## What is being asked
In the records below, find the line with "Home Office Design in"; retype that line and all the following lines through the end, exactly, and add nothing.
====== Records ======
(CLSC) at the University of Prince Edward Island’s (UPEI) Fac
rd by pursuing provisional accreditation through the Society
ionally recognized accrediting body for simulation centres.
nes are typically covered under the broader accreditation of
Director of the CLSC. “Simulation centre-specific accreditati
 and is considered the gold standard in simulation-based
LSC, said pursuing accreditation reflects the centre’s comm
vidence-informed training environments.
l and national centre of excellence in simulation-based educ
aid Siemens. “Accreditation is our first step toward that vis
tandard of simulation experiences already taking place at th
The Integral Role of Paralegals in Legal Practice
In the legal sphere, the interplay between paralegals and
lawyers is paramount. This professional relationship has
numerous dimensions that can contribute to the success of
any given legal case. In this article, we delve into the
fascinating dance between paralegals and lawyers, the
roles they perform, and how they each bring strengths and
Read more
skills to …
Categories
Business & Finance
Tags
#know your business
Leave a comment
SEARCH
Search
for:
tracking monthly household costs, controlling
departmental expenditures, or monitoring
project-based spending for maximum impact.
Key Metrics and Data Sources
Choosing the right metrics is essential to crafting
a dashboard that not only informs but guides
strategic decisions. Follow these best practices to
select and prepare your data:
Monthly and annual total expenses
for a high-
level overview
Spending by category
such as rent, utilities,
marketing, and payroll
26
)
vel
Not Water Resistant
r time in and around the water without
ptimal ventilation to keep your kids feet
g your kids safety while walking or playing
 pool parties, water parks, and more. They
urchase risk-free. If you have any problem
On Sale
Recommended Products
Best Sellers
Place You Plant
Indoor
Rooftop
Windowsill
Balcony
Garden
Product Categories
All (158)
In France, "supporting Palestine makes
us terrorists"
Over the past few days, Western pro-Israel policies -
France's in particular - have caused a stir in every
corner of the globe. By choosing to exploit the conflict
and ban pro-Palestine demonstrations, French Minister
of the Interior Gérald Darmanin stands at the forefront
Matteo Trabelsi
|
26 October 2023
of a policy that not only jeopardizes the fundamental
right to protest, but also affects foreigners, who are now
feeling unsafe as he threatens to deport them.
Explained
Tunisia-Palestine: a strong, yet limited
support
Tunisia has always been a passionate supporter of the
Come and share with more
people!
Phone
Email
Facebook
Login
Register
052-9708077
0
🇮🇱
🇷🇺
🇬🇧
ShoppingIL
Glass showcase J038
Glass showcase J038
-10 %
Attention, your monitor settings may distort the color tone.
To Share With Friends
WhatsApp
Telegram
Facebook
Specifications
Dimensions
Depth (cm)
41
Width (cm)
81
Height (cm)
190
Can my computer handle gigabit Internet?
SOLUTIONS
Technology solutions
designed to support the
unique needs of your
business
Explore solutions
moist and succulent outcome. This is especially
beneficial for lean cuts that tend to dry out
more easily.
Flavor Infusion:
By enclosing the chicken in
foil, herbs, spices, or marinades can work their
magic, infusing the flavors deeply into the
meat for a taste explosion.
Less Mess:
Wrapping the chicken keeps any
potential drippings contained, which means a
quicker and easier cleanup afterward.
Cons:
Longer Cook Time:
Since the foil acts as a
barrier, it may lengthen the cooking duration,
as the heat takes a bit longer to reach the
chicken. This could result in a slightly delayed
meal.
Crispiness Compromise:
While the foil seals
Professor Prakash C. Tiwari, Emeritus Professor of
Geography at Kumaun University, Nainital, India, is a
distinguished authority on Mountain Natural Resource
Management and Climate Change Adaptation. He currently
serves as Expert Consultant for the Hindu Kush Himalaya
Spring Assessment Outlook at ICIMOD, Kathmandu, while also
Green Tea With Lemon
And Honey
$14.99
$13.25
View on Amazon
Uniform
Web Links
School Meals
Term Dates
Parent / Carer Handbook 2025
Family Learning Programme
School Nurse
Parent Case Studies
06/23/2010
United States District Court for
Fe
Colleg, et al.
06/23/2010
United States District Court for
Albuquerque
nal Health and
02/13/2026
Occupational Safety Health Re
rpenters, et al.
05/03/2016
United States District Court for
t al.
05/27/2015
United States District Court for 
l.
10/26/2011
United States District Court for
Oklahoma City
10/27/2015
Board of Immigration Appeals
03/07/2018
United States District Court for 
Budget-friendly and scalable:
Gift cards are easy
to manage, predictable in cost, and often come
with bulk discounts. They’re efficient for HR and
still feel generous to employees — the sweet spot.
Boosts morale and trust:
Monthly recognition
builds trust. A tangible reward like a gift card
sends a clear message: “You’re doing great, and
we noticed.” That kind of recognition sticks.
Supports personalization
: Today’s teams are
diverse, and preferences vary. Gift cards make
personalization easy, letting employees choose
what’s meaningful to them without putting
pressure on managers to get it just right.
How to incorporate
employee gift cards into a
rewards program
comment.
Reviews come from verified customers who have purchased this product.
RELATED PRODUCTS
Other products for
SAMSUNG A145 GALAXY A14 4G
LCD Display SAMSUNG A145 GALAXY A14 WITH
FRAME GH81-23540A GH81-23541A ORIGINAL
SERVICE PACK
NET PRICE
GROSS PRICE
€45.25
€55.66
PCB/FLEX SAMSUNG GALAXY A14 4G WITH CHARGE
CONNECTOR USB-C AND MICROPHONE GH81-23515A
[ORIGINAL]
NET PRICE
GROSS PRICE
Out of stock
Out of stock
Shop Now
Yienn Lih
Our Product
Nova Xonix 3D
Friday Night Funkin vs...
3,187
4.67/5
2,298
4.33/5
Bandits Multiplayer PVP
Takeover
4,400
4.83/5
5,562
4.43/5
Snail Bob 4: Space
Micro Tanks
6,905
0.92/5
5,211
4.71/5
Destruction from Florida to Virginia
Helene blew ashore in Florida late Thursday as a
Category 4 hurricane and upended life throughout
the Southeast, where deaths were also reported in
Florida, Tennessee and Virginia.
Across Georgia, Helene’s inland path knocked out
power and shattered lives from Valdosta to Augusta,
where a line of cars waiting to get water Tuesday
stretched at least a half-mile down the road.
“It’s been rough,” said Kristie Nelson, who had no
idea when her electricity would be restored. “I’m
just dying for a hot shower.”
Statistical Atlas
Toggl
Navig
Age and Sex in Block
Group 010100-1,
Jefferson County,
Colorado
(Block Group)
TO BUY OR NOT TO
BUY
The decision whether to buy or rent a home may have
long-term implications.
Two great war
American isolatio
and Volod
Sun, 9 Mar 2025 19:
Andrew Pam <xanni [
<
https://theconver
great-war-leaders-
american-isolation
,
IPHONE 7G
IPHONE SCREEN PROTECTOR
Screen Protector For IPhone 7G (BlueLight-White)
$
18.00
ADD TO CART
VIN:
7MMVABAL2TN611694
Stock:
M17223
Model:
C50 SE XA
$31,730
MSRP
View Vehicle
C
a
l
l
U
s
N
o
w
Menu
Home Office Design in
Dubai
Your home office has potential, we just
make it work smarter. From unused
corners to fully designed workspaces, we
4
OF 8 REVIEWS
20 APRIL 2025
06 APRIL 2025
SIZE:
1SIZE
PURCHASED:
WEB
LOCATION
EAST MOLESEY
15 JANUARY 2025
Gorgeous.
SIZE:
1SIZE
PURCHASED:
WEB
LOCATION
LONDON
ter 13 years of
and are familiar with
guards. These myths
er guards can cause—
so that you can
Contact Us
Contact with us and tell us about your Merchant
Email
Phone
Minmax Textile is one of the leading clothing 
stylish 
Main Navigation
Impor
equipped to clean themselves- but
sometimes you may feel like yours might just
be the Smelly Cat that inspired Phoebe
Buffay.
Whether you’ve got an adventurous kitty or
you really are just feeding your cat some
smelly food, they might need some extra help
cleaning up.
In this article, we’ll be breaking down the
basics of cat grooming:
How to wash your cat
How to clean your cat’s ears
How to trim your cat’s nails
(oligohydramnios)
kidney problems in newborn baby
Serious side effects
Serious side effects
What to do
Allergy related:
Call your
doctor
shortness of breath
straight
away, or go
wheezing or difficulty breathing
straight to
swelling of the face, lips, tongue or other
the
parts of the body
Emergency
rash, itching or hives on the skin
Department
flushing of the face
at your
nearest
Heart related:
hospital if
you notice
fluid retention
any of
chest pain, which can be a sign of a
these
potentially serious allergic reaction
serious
======
## Written solution
Home Office Design in
Dubai
Your home office has potential, we just
make it work smarter. From unused
corners to fully designed workspaces, we
4
OF 8 REVIEWS
20 APRIL 2025
06 APRIL 2025
SIZE:
1SIZE
PURCHASED:
WEB
LOCATION
EAST MOLESEY
15 JANUARY 2025
Gorgeous.
SIZE:
1SIZE
PURCHASED:
WEB
LOCATION
LONDON
ter 13 years of
and are familiar with
guards. These myths
er guards can cause—
so that you can
Contact Us
Contact with us and tell us about your Merchant
Email
Phone
Minmax Textile is one of the leading clothing 
stylish 
Main Navigation
Impor
equipped to clean themselves- but
sometimes you may feel like yours might just
be the Smelly Cat that inspired Phoebe
Buffay.
Whether you’ve got an adventurous kitty or
you really are just feeding your cat some
smelly food, they might need some extra help
cleaning up.
In this article, we’ll be breaking down the
basics of cat grooming:
How to wash your cat
How to clean your cat’s ears
How to trim your cat’s nails
(oligohydramnios)
kidney problems in newborn baby
Serious side effects
Serious side effects
What to do
Allergy related:
Call your
doctor
shortness of breath
straight
away, or go
wheezing or difficulty breathing
straight to
swelling of the face, lips, tongue or other
the
parts of the body
Emergency
rash, itching or hives on the skin
Department
flushing of the face
at your
nearest
Heart related:
hospital if
you notice
fluid retention
any of
chest pain, which can be a sign of a
these
potentially serious allergic reaction
serious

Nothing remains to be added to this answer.